The data below needs to be returned exactly, line for line.

(Saved entries)
------------------------------

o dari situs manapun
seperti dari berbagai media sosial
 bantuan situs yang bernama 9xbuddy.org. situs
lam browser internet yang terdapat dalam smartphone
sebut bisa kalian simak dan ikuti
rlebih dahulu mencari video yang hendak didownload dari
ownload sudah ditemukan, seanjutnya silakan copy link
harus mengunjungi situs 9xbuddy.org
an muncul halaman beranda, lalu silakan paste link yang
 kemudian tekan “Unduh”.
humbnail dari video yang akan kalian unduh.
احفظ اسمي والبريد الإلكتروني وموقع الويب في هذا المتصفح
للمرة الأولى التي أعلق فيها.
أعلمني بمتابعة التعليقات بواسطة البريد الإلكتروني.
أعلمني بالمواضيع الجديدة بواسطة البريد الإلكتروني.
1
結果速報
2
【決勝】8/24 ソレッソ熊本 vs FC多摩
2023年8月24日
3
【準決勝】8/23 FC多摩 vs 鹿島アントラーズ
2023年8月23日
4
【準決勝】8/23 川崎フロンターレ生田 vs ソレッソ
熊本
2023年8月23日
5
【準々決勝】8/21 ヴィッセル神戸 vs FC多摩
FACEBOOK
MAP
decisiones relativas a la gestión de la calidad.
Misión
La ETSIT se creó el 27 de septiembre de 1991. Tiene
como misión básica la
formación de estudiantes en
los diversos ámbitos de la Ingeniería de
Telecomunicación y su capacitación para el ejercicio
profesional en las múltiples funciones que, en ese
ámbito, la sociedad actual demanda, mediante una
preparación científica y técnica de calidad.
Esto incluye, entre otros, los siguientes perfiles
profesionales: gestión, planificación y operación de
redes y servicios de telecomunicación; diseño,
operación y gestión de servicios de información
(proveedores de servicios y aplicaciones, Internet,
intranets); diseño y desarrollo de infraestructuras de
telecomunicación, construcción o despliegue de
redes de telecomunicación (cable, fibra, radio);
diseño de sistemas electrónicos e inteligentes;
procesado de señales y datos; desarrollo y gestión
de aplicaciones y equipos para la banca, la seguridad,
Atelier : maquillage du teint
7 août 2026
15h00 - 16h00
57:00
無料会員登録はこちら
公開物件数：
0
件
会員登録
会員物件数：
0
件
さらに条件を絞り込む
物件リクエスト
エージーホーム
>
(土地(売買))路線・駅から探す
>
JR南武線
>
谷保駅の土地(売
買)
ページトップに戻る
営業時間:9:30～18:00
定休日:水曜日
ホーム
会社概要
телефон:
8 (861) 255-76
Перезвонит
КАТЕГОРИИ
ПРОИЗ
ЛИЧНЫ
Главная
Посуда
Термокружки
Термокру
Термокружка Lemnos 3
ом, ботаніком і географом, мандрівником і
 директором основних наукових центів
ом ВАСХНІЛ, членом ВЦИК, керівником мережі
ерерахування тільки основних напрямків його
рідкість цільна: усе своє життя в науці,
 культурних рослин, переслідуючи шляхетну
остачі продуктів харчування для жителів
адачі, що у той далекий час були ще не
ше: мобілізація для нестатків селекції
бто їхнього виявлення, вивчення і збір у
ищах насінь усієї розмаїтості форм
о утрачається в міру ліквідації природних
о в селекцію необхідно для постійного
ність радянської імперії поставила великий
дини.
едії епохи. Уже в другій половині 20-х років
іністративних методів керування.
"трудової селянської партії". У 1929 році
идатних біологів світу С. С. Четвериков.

------------------------------

Finished task:
o dari situs manapun
seperti dari berbagai media sosial
 bantuan situs yang bernama 9xbuddy.org. situs
lam browser internet yang terdapat dalam smartphone
sebut bisa kalian simak dan ikuti
rlebih dahulu mencari video yang hendak didownload dari
ownload sudah ditemukan, seanjutnya silakan copy link
harus mengunjungi situs 9xbuddy.org
an muncul halaman beranda, lalu silakan paste link yang
 kemudian tekan “Unduh”.
humbnail dari video yang akan kalian unduh.
احفظ اسمي والبريد الإلكتروني وموقع الويب في هذا المتصفح
للمرة الأولى التي أعلق فيها.
أعلمني بمتابعة التعليقات بواسطة البريد الإلكتروني.
أعلمني بالمواضيع الجديدة بواسطة البريد الإلكتروني.
1
結果速報
2
【決勝】8/24 ソレッソ熊本 vs FC多摩
2023年8月24日
3
【準決勝】8/23 FC多摩 vs 鹿島アントラーズ
2023年8月23日
4
【準決勝】8/23 川崎フロンターレ生田 vs ソレッソ
熊本
2023年8月23日
5
【準々決勝】8/21 ヴィッセル神戸 vs FC多摩
FACEBOOK
MAP
decisiones relativas a la gestión de la calidad.
Misión
La ETSIT se creó el 27 de septiembre de 1991. Tiene
como misión básica la
formación de estudiantes en
los diversos ámbitos de la Ingeniería de
Telecomunicación y su capacitación para el ejercicio
profesional en las múltiples funciones que, en ese
ámbito, la sociedad actual demanda, mediante una
preparación científica y técnica de calidad.
Esto incluye, entre otros, los siguientes perfiles
profesionales: gestión, planificación y operación de
redes y servicios de telecomunicación; diseño,
operación y gestión de servicios de información
(proveedores de servicios y aplicaciones, Internet,
intranets); diseño y desarrollo de infraestructuras de
telecomunicación, construcción o despliegue de
redes de telecomunicación (cable, fibra, radio);
diseño de sistemas electrónicos e inteligentes;
procesado de señales y datos; desarrollo y gestión
de aplicaciones y equipos para la banca, la seguridad,
Atelier : maquillage du teint
7 août 2026
15h00 - 16h00
57:00
無料会員登録はこちら
公開物件数：
0
件
会員登録
会員物件数：
0
件
さらに条件を絞り込む
物件リクエスト
エージーホーム
>
(土地(売買))路線・駅から探す
>
JR南武線
>
谷保駅の土地(売
買)
ページトップに戻る
営業時間:9:30～18:00
定休日:水曜日
ホーム
会社概要
телефон:
8 (861) 255-76
Перезвонит
КАТЕГОРИИ
ПРОИЗ
ЛИЧНЫ
Главная
Посуда
Термокружки
Термокру
Термокружка Lemnos 3
ом, ботаніком і географом, мандрівником і
 директором основних наукових центів
ом ВАСХНІЛ, членом ВЦИК, керівником мережі
ерерахування тільки основних напрямків його
рідкість цільна: усе своє життя в науці,
 культурних рослин, переслідуючи шляхетну
остачі продуктів харчування для жителів
адачі, що у той далекий час були ще не
ше: мобілізація для нестатків селекції
бто їхнього виявлення, вивчення і збір у
ищах насінь усієї розмаїтості форм
о утрачається в міру ліквідації природних
о в селекцію необхідно для постійного
ність радянської імперії поставила великий
дини.
едії епохи. Уже в другій половині 20-х років
іністративних методів керування.
"трудової селянської партії". У 1929 році
идатних біологів світу С. С. Четвериков.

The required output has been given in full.